Gangguan kesehatan jangka panjang yang terjadi pada korban

Seolah dipukuli, diejek, dan diremehkan tidak cukup, beberapa anak korban bully membayar harga pelecehan konstan dengan kesehatan mereka. Ketika seseorang merasa stres dengan ancaman konstan dari bullying, respon “fight or flight” mereka akan bekerja. Ketika ini terjadi, otot-otot menegang, jantung berdebar kencang, dan tubuh melepaskan adrenalin dan kortisol. Seiring waktu, reaksi ini dapat melemahkan sistem kekebalan tubuh dan menyebabkan berbagai masalah kesehatan.

Berikut ini adalah beberapa contoh bagaimana bullying bisa mempengaruhi seseorang:

Kecemasan (anxiety attack)

Depresi

Sakit punggung

Sakit perut

Cedera fisik (patah tulang, luka sobek, dst)

Pusing dan kepala berkunang-kunang

Mudah marah

Dari sakit kepala hingga mengompol

Anak korban bully memiliki tiga kali lipat peluang untuk mengalami sakit kepala, sulit tidur, sakit perut, dan mengompol, serta dua kali lebih mungkin untuk memiliki nafsu makan rendah. Bullying juga dapat menyebabkan kerusakan jangka panjang pada kepercayaan diri dan harga diri.

Lebih lanjut, anak-anak yang menjadi pelaku sekaligus korban bully memiliki enam kali lipat peluang untuk mengompol, hampir empat kali lipat untuk mengalami nafsu makan buruk, dan tiga kali lipat peluang mengidap sakit perut.

Anak dan remaja dengan masalah kesehatan kronis seperti asma, kesulitan pendengaran, penglihatan, berbicara, atau gangguan pencernaan berada pada risiko yang lebih besar terhadap aksi penindasan, dan masalah kesehatan yang mereka miliki dapat diperburuk oleh aksi tersebut.

Tidak hanya berpotensi menderita luka fisik dari tindakan penganiayaan itu sendiri, tetapi mereka mungkin juga mengalami kesulitan kesehatan fisik yang bertahan lama bahkan setelah aksi penindasan sudah lama berhenti.

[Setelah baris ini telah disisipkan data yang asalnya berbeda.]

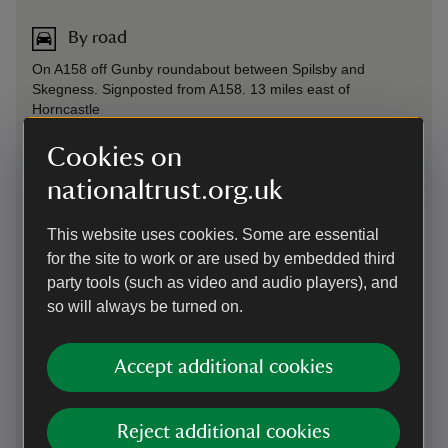
By road
On A158 off Gunby roundabout between Spilsby and
Skegness. Signposted from A158. 13 miles east of
Horncastle
Parking: Free, 500 yards from entrance
Cookies on
Sat Nav: PE23 5SS - please note that our entrance is an exit
nationaltrust.org.uk
off the roundabout and not slightly beyond or before as
some SatNav systems suggest.
This website uses cookies. Some are essential
for the site to work or are used by embedded third
On foot
party tools (such as video and audio players), and
Get off the bus a few stops early at either Candlesbury
so will always be turned on.
Royal Oak Pub or Burgh Old Signal Box. From here, it'll take
approximately 25 minutes to walk to Gunby.
Accept additional cookies
Plan your journey on foot at
Good Journey
By train
Reject additional cookies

Bullying bisa memicu gangguan jiwa

Penelitian NICHD menunjukkan, walaupun pelaku dan korban sama-sama bisa menunjukkan peluang risiko depresi dan kecemasan, namun anak korban bully (termasuk bullyinhg di dunia maya) berada pada risiko yang lebih tinggi dan lebih mungkin untuk mengembangkan gangguan jiwa yang membutuhkan penanganan intensif saat mereka dewasa nanti, jika dibandingkan dengan anak yang tidak menjadi korban penindasan.

Ada beberapa dugaan bahwa penindasan bullying adalah bentuk dari “stres beracun” yang bisa memiliki dampak pada respon fisiologis terhadap kesulitan yang dialami oleh anak, yang kemudian bisa bermanifestasi pada masalah fisik dan mental yang berlanjut di usia dewasa.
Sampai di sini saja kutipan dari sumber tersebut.